General Information
Rutabagas are the roots of a hardy biennial plant, with bluish-colored leaves similar to those of a cabbage, yet smoother. Young leaves can be eaten, though some must remain on the plant to keep the root alive. Rutabagas are larger than a turnip, described by horticulturalists as having a “swollen neck” where the stems and leaves protrude. The color of the root is typically yellow at the tip with a dark purple stain at the neck and shoulders. Rutabagas have a milder taste than turnips, though they do have a similar bitterness. The younger, smaller Rutabagas harvested between two and 3 inches in diameter offer a mild cruciferous flavor. For a sweeter taste, it is recommended that the roots remain underground until around four to 5 inches in size. The roots can be stored in the ground for up to a year before they are harvested. Roots kept underground for a longer period of time can range in color from white to yellow to all purple. The flesh of a Rutabaga is yellow, its texture firm and fine-grained. When cooked, the flavor is sometimes described as sweet, yet savory; like a richly flavored golden potato.
History
Rutabagas were created by Swiss botanist Gaspard Bauhin during the seventeenth century, through a cross between a cabbage and a turnip. The word Rutabaga comes from the Swedish “rotabagge” or “baggy root.” Rutabagas didn’t appear in the United States until around the turn of the 19th century and were first cultivated in the northern part of the country.

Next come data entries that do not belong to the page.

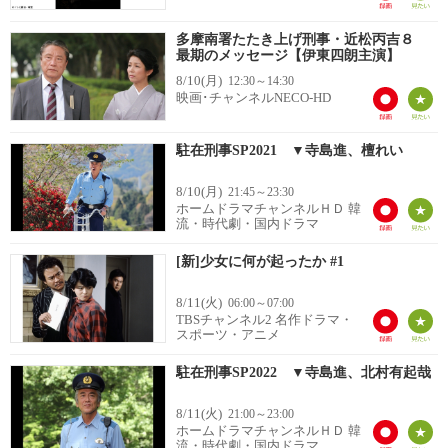
多摩南署たたき上げ刑事・近松丙吉８
最期のメッセージ【伊東四朗主演】
8/10(月)
12:30～14:30
映画･チャンネルNECO-HD
駐在刑事SP2021 ▼寺島進、檀れい
8/10(月)
21:45～23:30
ホームドラマチャンネルＨＤ 韓
流・時代劇・国内ドラマ
[新]少女に何が起ったか #1
8/11(火)
06:00～07:00
TBSチャンネル2 名作ドラマ・
スポーツ・アニメ
駐在刑事SP2022 ▼寺島進、北村有起哉
8/11(火)
21:00～23:00
ホームドラマチャンネルＨＤ 韓
流・時代劇・国内ドラマ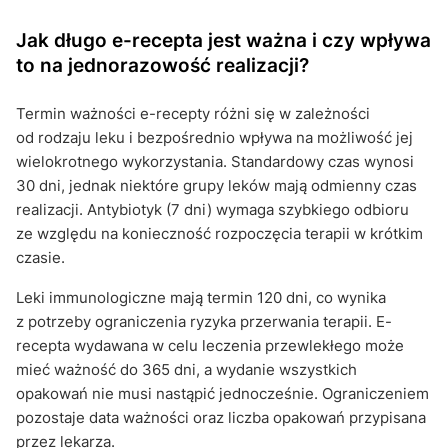
Jak długo e-recepta jest ważna i czy wpływa
to na jednorazowość realizacji?
Termin ważności e-recepty różni się w zależności
od rodzaju leku i bezpośrednio wpływa na możliwość jej
wielokrotnego wykorzystania. Standardowy czas wynosi
30 dni, jednak niektóre grupy leków mają odmienny czas
realizacji. Antybiotyk (7 dni) wymaga szybkiego odbioru
ze względu na konieczność rozpoczęcia terapii w krótkim
czasie.
Leki immunologiczne mają termin 120 dni, co wynika
z potrzeby ograniczenia ryzyka przerwania terapii. E-
recepta wydawana w celu leczenia przewlekłego może
mieć ważność do 365 dni, a wydanie wszystkich
opakowań nie musi nastąpić jednocześnie. Ograniczeniem
pozostaje data ważności oraz liczba opakowań przypisana
przez lekarza.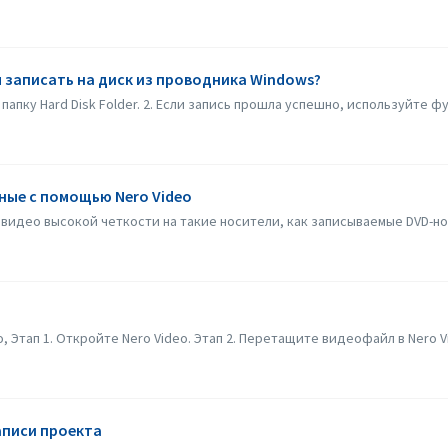
м записать на диск из проводника Windows?
 папку Hard Disk Folder. 2. Если запись прошла успешно, используйте фу
ные с помощью Nero Video
видео высокой четкости на такие носители, как записываемые DVD-нос
 Этап 1. Откройте Nero Video. Этап 2. Перетащите видеофайл в Nero Vi
аписи проекта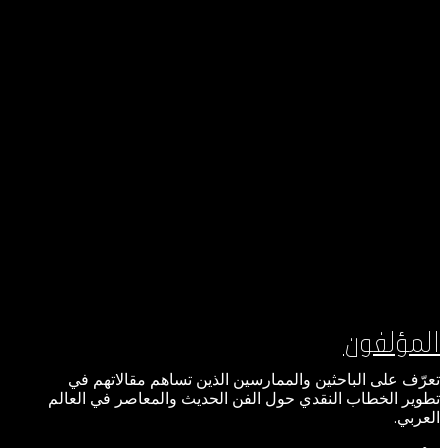
المؤلفون
تعرّف على الباحثين والممارسين الذين تساهم مقالاتهم في
تطوير الخطاب النقدي حول الفن الحديث والمعاصر في العالم
العربي.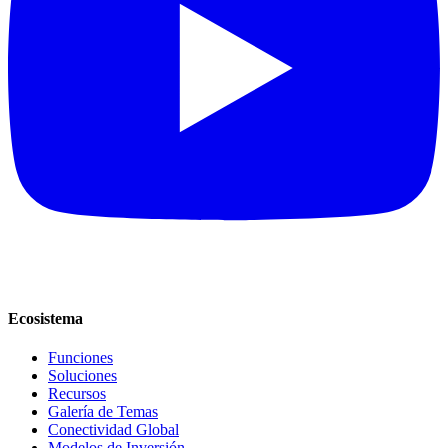
Ecosistema
Funciones
Soluciones
Recursos
Galería de Temas
Conectividad Global
Modelos de Inversión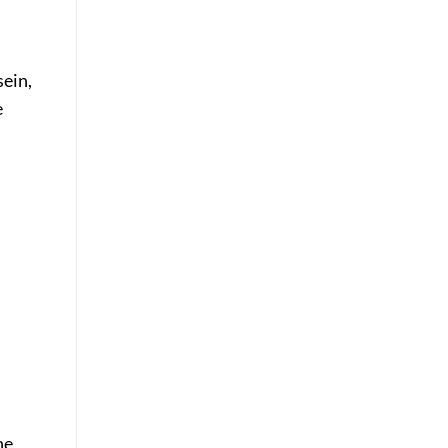
ein,
e
ne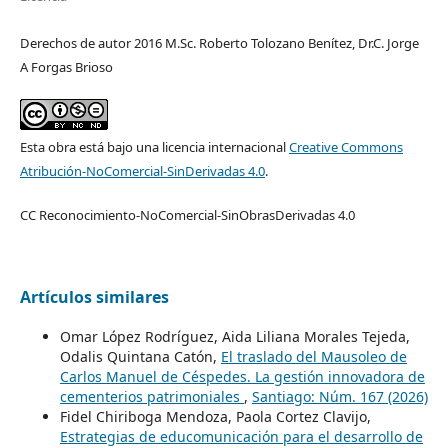
Derechos de autor 2016 M.Sc. Roberto Tolozano Benítez, Dr.C. Jorge
A Forgas Brioso
Esta obra está bajo una licencia internacional
Creative Commons
Atribución-NoComercial-SinDerivadas 4.0
.
CC Reconocimiento-NoComercial-SinObrasDerivadas 4.0
Artículos similares
Omar López Rodríguez, Aida Liliana Morales Tejeda,
Odalis Quintana Catón,
El traslado del Mausoleo de
Carlos Manuel de Céspedes. La gestión innovadora de
cementerios patrimoniales
,
Santiago: Núm. 167 (2026)
Fidel Chiriboga Mendoza, Paola Cortez Clavijo,
Estrategias de educomunicación para el desarrollo de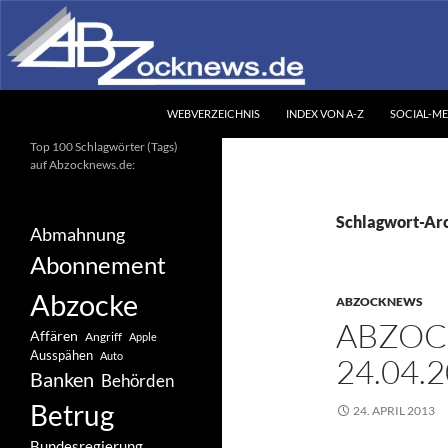
Zum
Inhalt
springen
Suchen
Abzocknews.de
WEBVERZEICHNIS
INDEX VON A-Z
SOCIAL-ME
Ihr unabhängiges
Top 100 Schlagwörter (Tags)
Informationsportal
auf Abzocknews.de:
Schlagwort-Ar
Abmahnung
Abonnement
Abzocke
ABZOCKNEWS
ABZOC
Affären
Angriff
Apple
Ausspähen
Auto
24.04.
Banken
Behörden
Betrug
24. APRIL 2013
Bundesregierung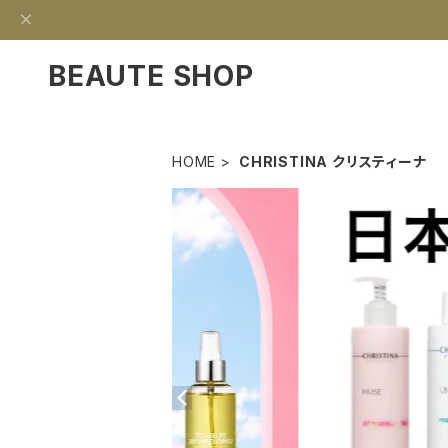
BEAUTE SHOP
HOME
CHRISTINA クリスティーナ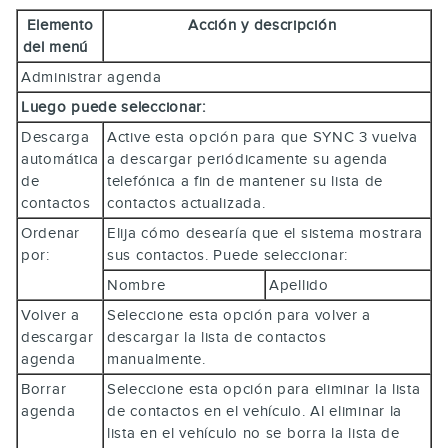
Elemento
Acción y descripción
del menú
Administrar agenda
Luego puede seleccionar:
Descarga
Active esta opción para que SYNC 3 vuelva
automática
a descargar periódicamente su agenda
de
telefónica a fin de mantener su lista de
contactos
contactos actualizada.
Ordenar
Elija cómo desearía que el sistema mostrara
por:
sus contactos. Puede seleccionar:
Nombre
Apellido
Volver a
Seleccione esta opción para volver a
descargar
descargar la lista de contactos
agenda
manualmente.
Borrar
Seleccione esta opción para eliminar la lista
agenda
de contactos en el vehículo. Al eliminar la
lista en el vehículo no se borra la lista de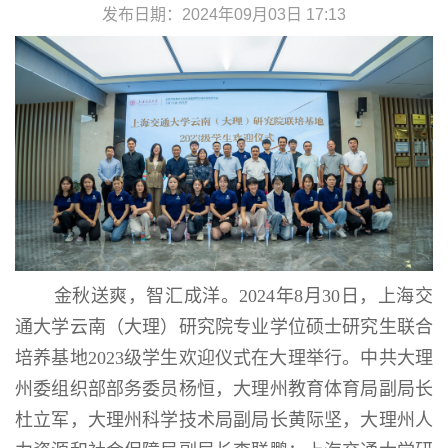
发布日期：2024年09月03日 17:13
金秋送爽，智汇成洋。2024年8月30日，上海交
通大学云南（大理）研究院专业学位硕士研究生联合
培养基地2023级学生欢迎仪式在大理举行。中共大理
州委组织部部务委员杨恒，大理州教育体育局副局长
杜立军，大理州科学技术局副局长黄际坚，大理州人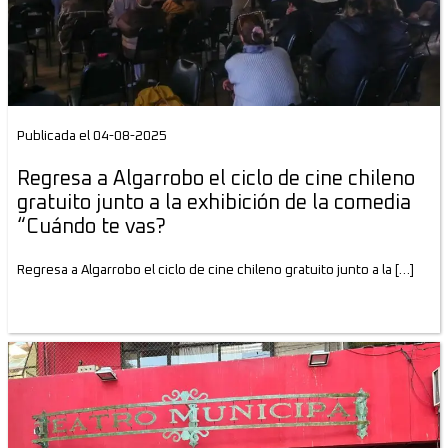
Publicada el 04-08-2025
Regresa a Algarrobo el ciclo de cine chileno
gratuito junto a la exhibición de la comedia
“Cuándo te vas?
Regresa a Algarrobo el ciclo de cine chileno gratuito junto a la […]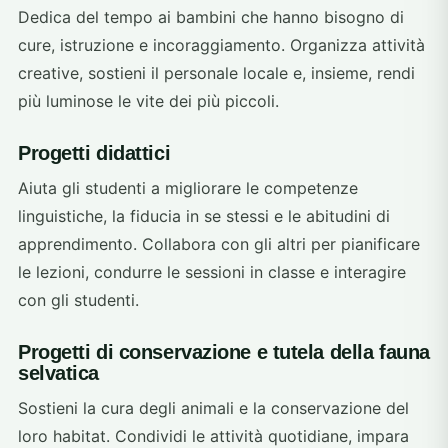
Dedica del tempo ai bambini che hanno bisogno di
cure, istruzione e incoraggiamento. Organizza attività
creative, sostieni il personale locale e, insieme, rendi
più luminose le vite dei più piccoli.
Progetti didattici
Aiuta gli studenti a migliorare le competenze
linguistiche, la fiducia in se stessi e le abitudini di
apprendimento. Collabora con gli altri per pianificare
le lezioni, condurre le sessioni in classe e interagire
con gli studenti.
Progetti di conservazione e tutela della fauna
selvatica
Sostieni la cura degli animali e la conservazione del
loro habitat. Condividi le attività quotidiane, impara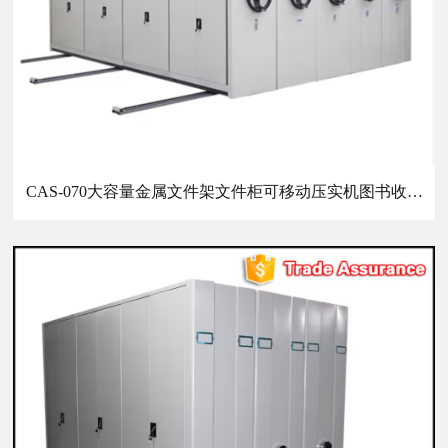
CAS-070大容量金属文件架文件柜可移动压实机图书收纳器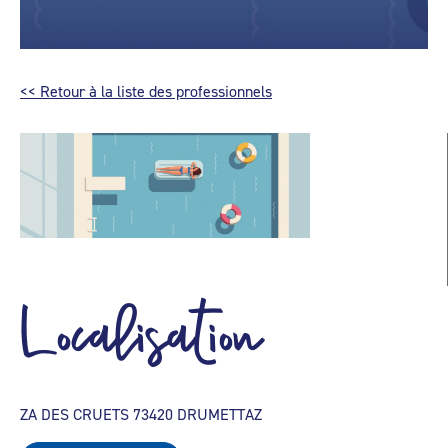
<< Retour à la liste des professionnels
Localisation
ZA DES CRUETS 73420 DRUMETTAZ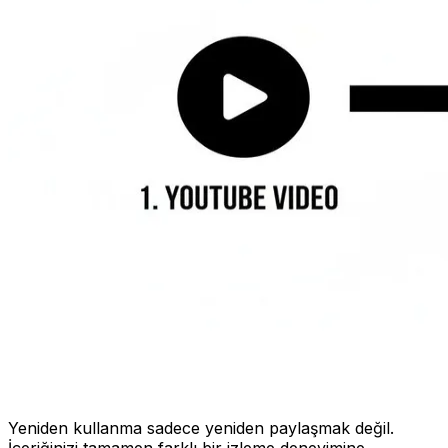
Yeniden kullanma sadece yeniden paylaşmak değil.
İçeriğinizi tamamen farklı bir izleme deneyimine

The cold-hardy vegetable is drought resistant and maintains its nutrients and minerals far into the winter months, regardless of frost. For this reason, and for its high percentage of protein and easy digestibility, Rutabaga has become a popular grazing crop for livestock in the United States. Multiple varieties of Rutabaga exist, among them the Purple Top Yellow, Macomber and American Purple Top Yellow. Rutabagas are grown most often in the cooler northern regions of the United States, Canada, Europe, and Great Britain. Its popularity in Sweden earned it the moniker “Swede,” which is still used throughout much of Europe today.